06 de abril de 2014 | 15h19

A decisão do diretório regional do PT em aprovar a aliança com o PMDB do senador Jader Barbalho no Pará não foi capaz de unir o partido em torno do mesmo projeto. Uma parte dos petistas no estado não aceita a ligação com o grupo de Barbalho, a quem apontam como principal culpado pelo fracasso da derrota da então governadora Ana Júlia nas eleições de 2010.

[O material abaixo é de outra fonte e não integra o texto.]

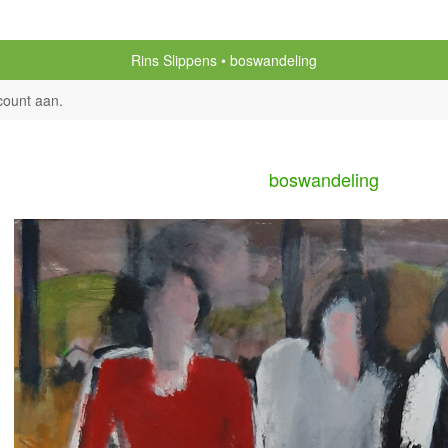
Rins Slippens
boswandeling
count aan
.
boswandeling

No último fim de semana o diretório regional aprovou a aliança com o PMDB por 261 votos a 100. A aliança prevê Helder Barbalho, filho de Jader, como candidato ao governo e o ex-deputado Paulo Rocha (PT) como candidato ao Senado. A vice ainda está em aberto. A ideia é deixar a posição para negociar com outros partidos.

Aliar com o PMDB era um desejo da executiva nacional do PT. Integrantes da cúpula entendem na aliança com Jader a única forma de vencer o governador do Pará, Simão Jatene (PSDB). Para os petistas defensores da união entre os dois partidos, Ana Júlia não teve capacidade política de manter a base de sustentação na Assembleia Legislativa.

As duas legendas marcharam juntas nas eleições de 2010, mas uma parte dos petistas não fez campanha para Jader, que se elegeu senador mesmo barrado pela Lei da Ficha Limpa. A ala comandada pelo deputado Cláudio Puty (PT-PA), contrária à aliança, diz que o peemedebista minou o governo da petista.

“Está com ele [Puty] a decisão de acatar ou não a posição partidária”, disse Rocha, ao jornalista Mário Coelho, colaborador do serviço de análise política em tempo real do Broadcast Político, da Agência Estado.